How can anyone say this is a fair trial. Llyod’s message, at least as far as I interpret it, to his sister meant “look, sis, if something happens to me you’ll know who did it.” Judge Garsh doesn’t think that is something the jury should know. Do you agree?
To show how absurd Hernandez’s lawyers are here’s what is reported: “Defense lawyer James Sultan objected, arguing that telling jurors the texts were sent without detailing the content “frankly invites the jury to speculate what was in those texts.” While the actual content was “innocuous,” Sultan said, jurors may think Lloyd texted words to the effect of “help. I’m being kidnapped.” Do you believe Sultan would objecting if the content is as he says innocuous?

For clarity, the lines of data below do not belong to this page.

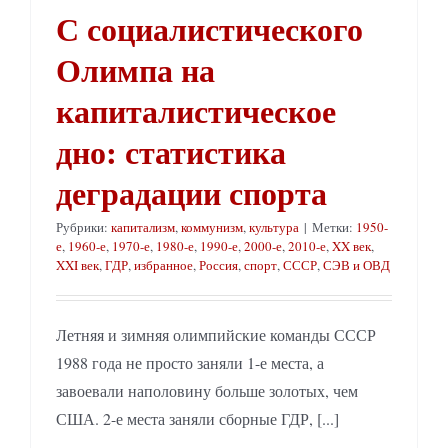
С социалистического
Олимпа на
капиталистическое
дно: статистика
деградации спорта
Рубрики:
капитализм
,
коммунизм
,
культура
|
Метки:
1950-
е
,
1960-е
,
1970-е
,
1980-е
,
1990-е
,
2000-е
,
2010-е
,
XX век
,
XXI век
,
ГДР
,
избранное
,
Россия
,
спорт
,
СССР
,
СЭВ и ОВД
Летняя и зимняя олимпийские команды СССР
1988 года не просто заняли 1-е места, а
завоевали наполовину больше золотых, чем
США. 2-е места заняли сборные ГДР, [...]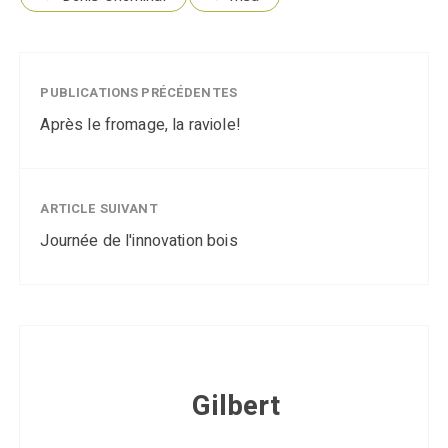
PUBLICATIONS PRÉCÉDENTES
Après le fromage, la raviole!
ARTICLE SUIVANT
Journée de l'innovation bois
Gilbert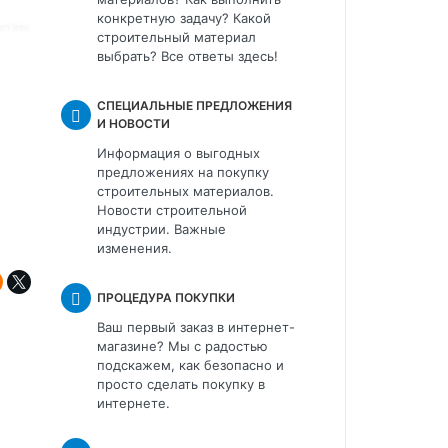
конкретную задачу? Какой
строительный материал
выбрать? Все ответы здесь!
СПЕЦИАЛЬНЫЕ ПРЕДЛОЖЕНИЯ
И НОВОСТИ
Информация о выгодных
предложениях на покупку
строительных материалов.
Новости строительной
индустрии. Важные
изменения.
ПРОЦЕДУРА ПОКУПКИ
Ваш первый заказ в интернет-
магазине? Мы с радостью
подскажем, как безопасно и
просто сделать покупку в
интернете.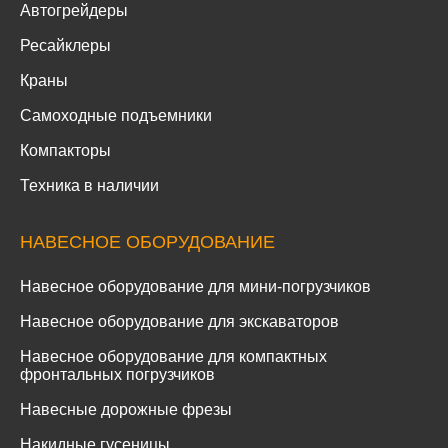
Автогрейдеры
Ресайклеры
Краны
Самоходные подъемники
Компакторы
Техника в наличии
НАВЕСНОЕ ОБОРУДОВАНИЕ
Навесное оборудование для мини-погрузчиков
Навесное оборудование для экскаваторов
Навесное оборудование для компактных
фронтальных погрузчиков
Навесные дорожные фрезы
Накидные гусеницы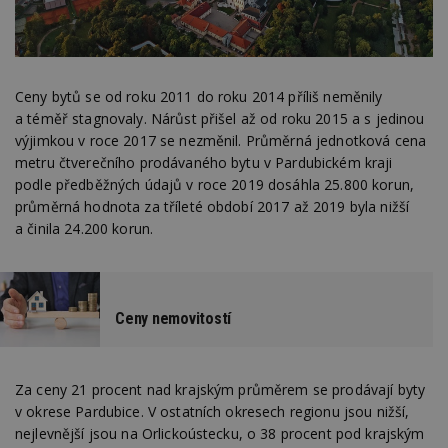
Ceny bytů se od roku 2011 do roku 2014 příliš neměnily
a téměř stagnovaly. Nárůst přišel až od roku 2015 a s jedinou
výjimkou v roce 2017 se nezměnil. Průměrná jednotková cena
metru čtverečního prodávaného bytu v Pardubickém kraji
podle předběžných údajů v roce 2019 dosáhla 25.800 korun,
průměrná hodnota za tříleté období 2017 až 2019 byla nižší
a činila 24.200 korun.
Ceny nemovitostí
Za ceny 21 procent nad krajským průměrem se prodávají byty
v okrese Pardubice. V ostatních okresech regionu jsou nižší,
nejlevnější jsou na Orlickoústecku, o 38 procent pod krajským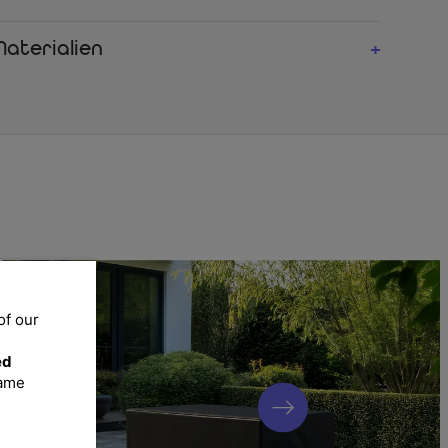
aterialien
latte besteht aus einer Glasplatte, welche mit einem Spraystone
 entsteht eine wetterfeste und robuste Oberfläche in
 Material
lien sind besonders pflegeleicht und robust, sodass keine
merstimmung trübt.
 passender Gartenmöbel der Marke OUTFLEXX ist dieses Modell
 bietet Ihnen die Möglichkeit, sich Ihre Terrasseneinrichtung nach
menzustellen.
h, ca. 170 x 90 cm, champagner-meliert
of our
ed
same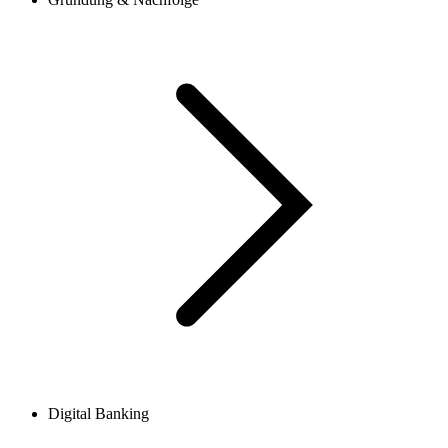
Digital Banking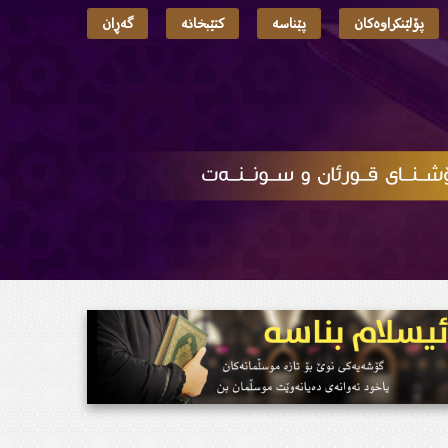
پۆلێنکراوەکان
پێناسە
کتێبخانە
گەڕان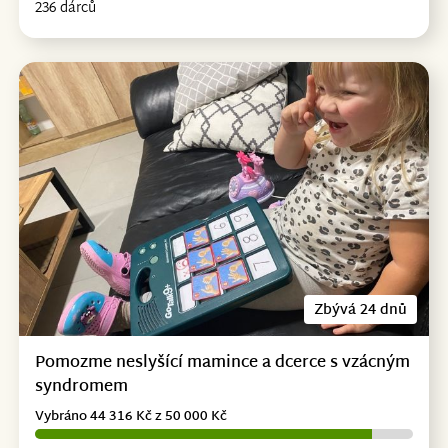
236 dárců
Zbývá 24 dnů
Pomozme neslyšící mamince a dcerce s vzácným
syndromem
Vybráno 44 316 Kč z 50 000 Kč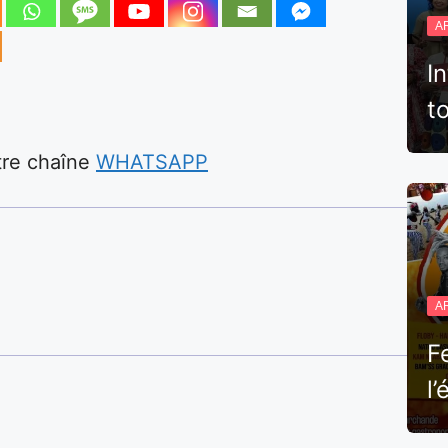
A
I
t
otre chaîne
WHATSAPP
A
F
l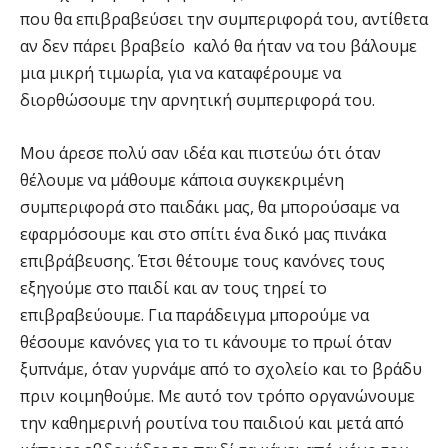
που θα επιβραβεύσει την συμπεριφορά του, αντίθετα
αν δεν πάρει βραβείο καλό θα ήταν να του βάλουμε
μια μικρή τιμωρία, για να καταφέρουμε να
διορθώσουμε την αρνητική συμπεριφορά του.
Μου άρεσε πολύ σαν ιδέα και πιστεύω ότι όταν
θέλουμε να μάθουμε κάποια συγκεκριμένη
συμπεριφορά στο παιδάκι μας, θα μπορούσαμε να
εφαρμόσουμε και στο σπίτι ένα δικό μας πινάκα
επιβράβευσης. Έτσι θέτουμε τους κανόνες τους
εξηγούμε στο παιδί και αν τους τηρεί το
επιβραβεύουμε. Για παράδειγμα μπορούμε να
θέσουμε κανόνες για το τι κάνουμε το πρωί όταν
ξυπνάμε, όταν γυρνάμε από το σχολείο και το βράδυ
πριν κοιμηθούμε. Με αυτό τον τρόπο οργανώνουμε
την καθημερινή ρουτίνα του παιδιού και μετά από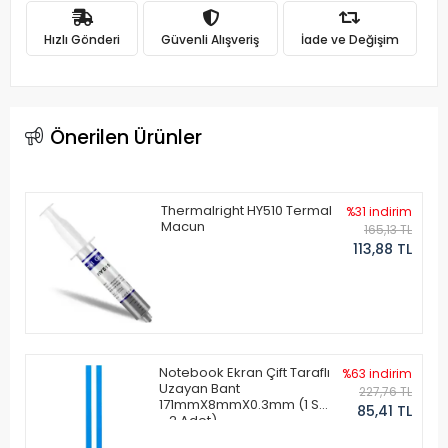
Hızlı Gönderi
Güvenli Alışveriş
İade ve Değişim
Önerilen Ürünler
Thermalright HY510 Termal
%31 indirim
Macun
165,13 TL
113,88 TL
Notebook Ekran Çift Taraflı
%63 indirim
Uzayan Bant
227,76 TL
171mmX8mmX0.3mm (1 Set
85,41 TL
- 2 Adet)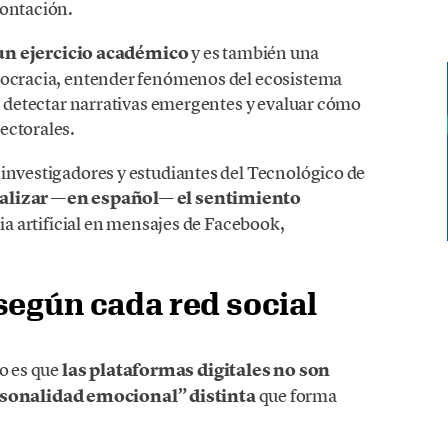
rontación.
n ejercicio académico
y es también una
emocracia, entender fenómenos del ecosistema
n, detectar narrativas emergentes y evaluar cómo
ectorales.
 investigadores y estudiantes del Tecnológico de
nalizar —en español— el sentimiento
cia artificial en mensajes de Facebook,
según cada red social
io es
que
las p
lataformas digitales no son
sonalidad emocional” distinta
que forma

If the judge were wise she would have agreed with Lawyer Sultan. She would have said. “I don’t want the jury speculating so I’ll let the text into evidence.” I’m sure Sultan would have quickly changed his mind on how innocuous the texts were.
Unfortunately the unsteadiness in her rulings has left somewhat of a mess.

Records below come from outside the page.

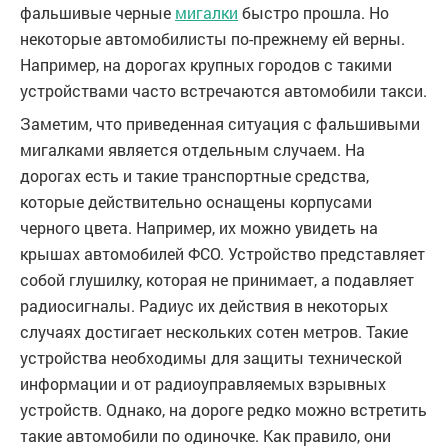
фальшивые черные
мигалки
быстро прошла. Но
некоторые автомобилисты по-прежнему ей верны.
Например, на дорогах крупных городов с такими
устройствами часто встречаются автомобили такси.
Заметим, что приведенная ситуация с фальшивыми
мигалками является отдельным случаем. На
дорогах есть и такие транспортные средства,
которые действительно оснащены корпусами
черного цвета. Например, их можно увидеть на
крышах автомобилей ФСО. Устройство представляет
собой глушилку, которая не принимает, а подавляет
радиосигналы. Радиус их действия в некоторых
случаях достигает нескольких сотен метров. Такие
устройства необходимы для защиты технической
информации и от радиоуправляемых взрывных
устройств. Однако, на дороге редко можно встретить
такие автомобили по одиночке. Как правило, они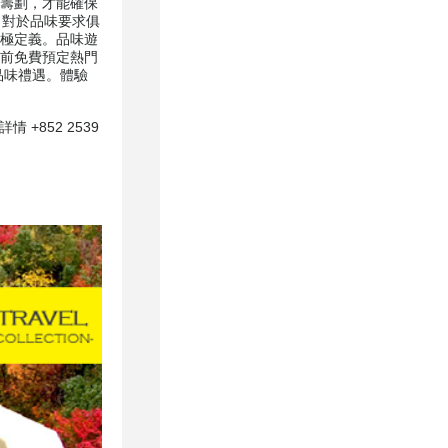
籌劃，才能確保
，對於品味要求俱
極定義。品味遊
前免費預定熱門
品味禮遇。體驗
852 2539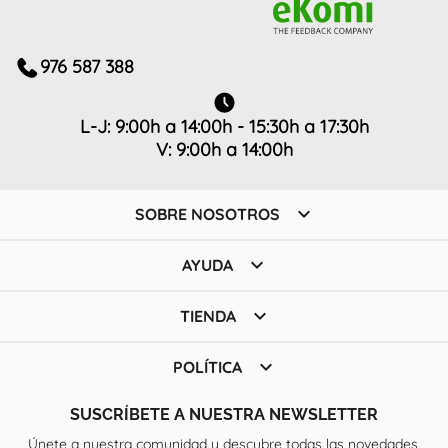
976 587 388
L-J: 9:00h a 14:00h - 15:30h a 17:30h
V: 9:00h a 14:00h

SOBRE NOSOTROS

AYUDA

TIENDA

POLÍTICA
SUSCRÍBETE A NUESTRA NEWSLETTER
Únete a nuestra comunidad y descubre todas las novedades,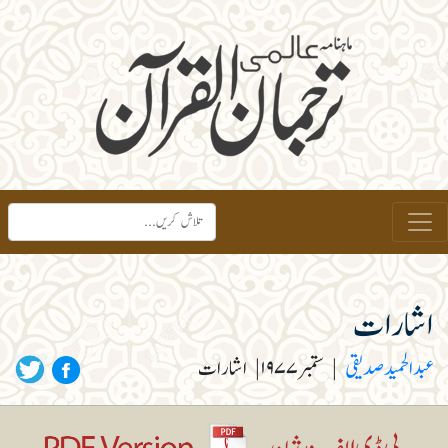
اشارات
عبد الحمید صدیقی
|
ستمبر ۱۹۷۷
|
اشارات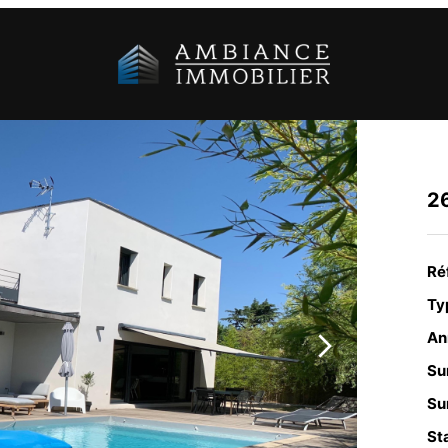
2
Ré
Typ
An
Su
Sur
Sta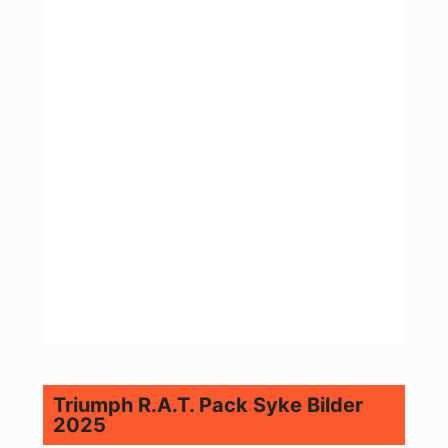
Triumph R.A.T. Pack Syke Bilder
2025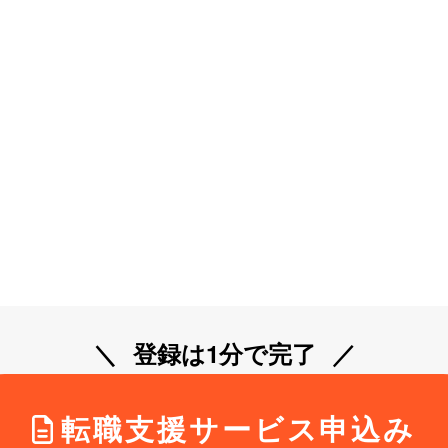
登録は1分で完了
転職支援サービス申込み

Maybe I am missing something here, but why can’t Mr. Lloyd’s texts (and replies) themselves simply be presented into evidence? Is it possible that they did not leave an electronic trail? I would think that the transcript of any communication by a murder victim shortly prior to their demise would be admissible. The recent revelations in the IRS scandal show that virtually any electronic communication made in this day and age is likely recoverable, Every actual conversations perhaps not, but voice and test message it would appear very likely.
Hank:
There is a clear electronic trail. You are correct in thinking that they should be admissible but the judge decided that she did not think they should come in. I’ve suggested she is wrong in her decision since this evidence is quite critical. I’m at a loss to understand how the jury can make a right decision having had kept from them the victim’s statement within minutes of his death.

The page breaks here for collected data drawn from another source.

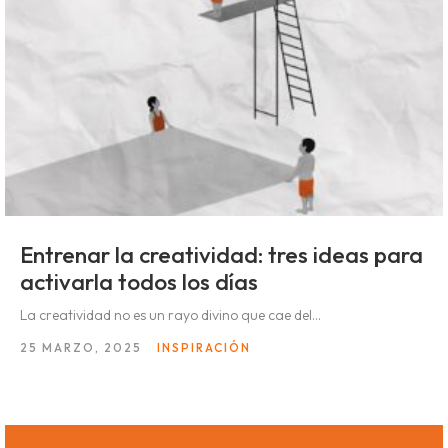
Entrenar la creatividad: tres ideas para
activarla todos los días
La creatividad no es un rayo divino que cae del...
25 MARZO, 2025
INSPIRACIÓN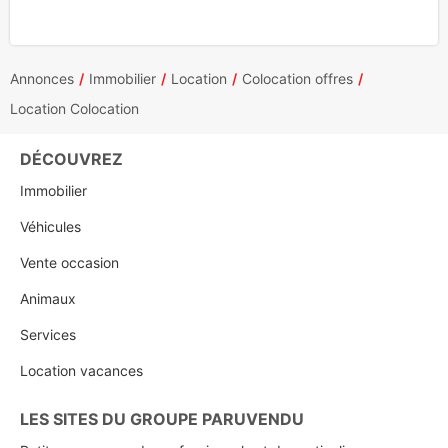
Annonces
Immobilier
Location
Colocation offres
Location Colocation
DÉCOUVREZ
Immobilier
Véhicules
Vente occasion
Animaux
Services
Location vacances
LES SITES DU GROUPE PARUVENDU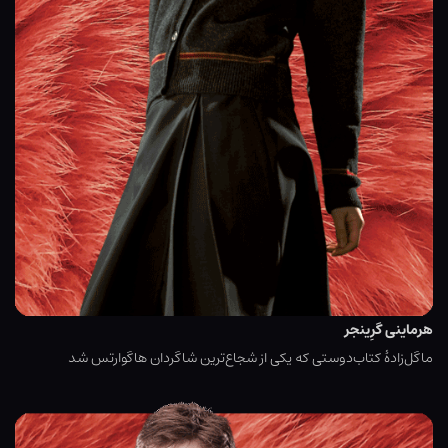
هرماینی گرِینجر
ماگل‌زادهٔ کتاب‌دوستی که یکی از شجاع‌ترین شاگردان هاگوارتس شد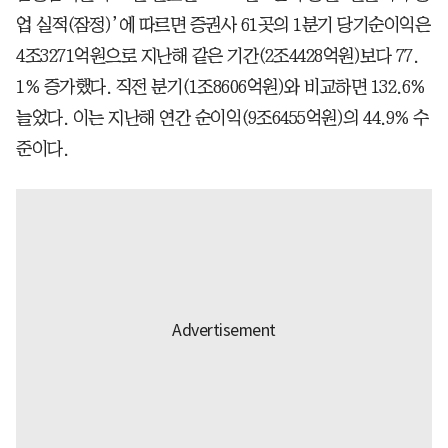
업 실적(잠정)’에 따르면 증권사 61곳의 1분기 당기순이익은
4조3271억원으로 지난해 같은 기간(2조4428억원)보다 77.
1% 증가했다. 직전 분기(1조8606억원)와 비교하면 132.6%
늘었다. 이는 지난해 연간 순이익(9조6455억원)의 44.9% 수
준이다.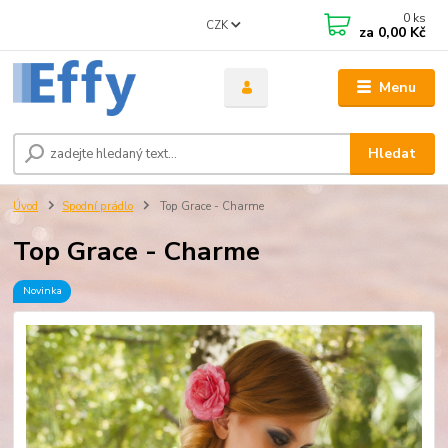
0
ks
CZK
za
0,00 Kč
Menu
Hledat
Úvod
Spodní prádlo
Top Grace - Charme
Top Grace - Charme
Novinka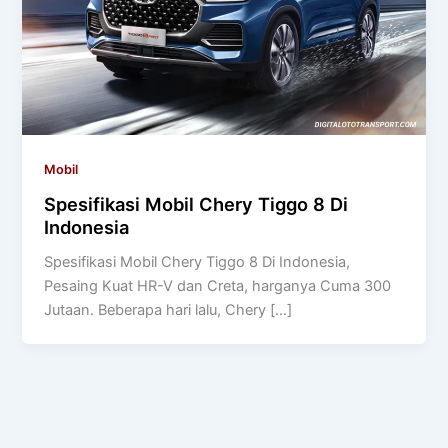
Mobil
Spesifikasi Mobil Chery Tiggo 8 Di
Indonesia
Spesifikasi Mobil Chery Tiggo 8 Di Indonesia,
Pesaing Kuat HR-V dan Creta, harganya Cuma 300
Jutaan. Beberapa hari lalu, Chery […]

In what protective Community was this Judge Garsh a product of ? Today she instructed the jury that someone who has guns under their mattresses , in their stocking draws, in their pants, spent shells found in their rented vans are to deemed not to have any Criminal Propensites. Welcome to the real world! God help us all!
Jim:
Absolutely right. In her mind if you see a guy walking in a bank with a ski mask on brandishing an AK47 you cannot assume he is going to rob the bank; he might be making a deposit. First of all she shouldn’t be instructing the jury anything about it. It’s up to the jurors to decide what it means that he is carrying all these guns. They shouldn’t be told they can’t infer what you, I and anyone with the slightest bit of life experiences knows. At Whitey’s trial when they dropped a table full of guns in front of the jury if the judge instructed like that she’d have been laughed out of the courtroom. It is up to the lawyer’s to argue the significance of the guns. I’ve written before that the judge is over her head and bending backwards to help Hernandez. It seems she continues to do so because she really has a little grasp of evidence and a jury’s role.
The harvard professor kid toucher is taking flak at Harvard. See the link below.
http://hlrecord.org/?p=19867
I agree with your analysis, but I think this is better than nothing. The judge no doubt consulted with one or more of her colleagues before changing course. But doing a 180 was just too much for her, evidently.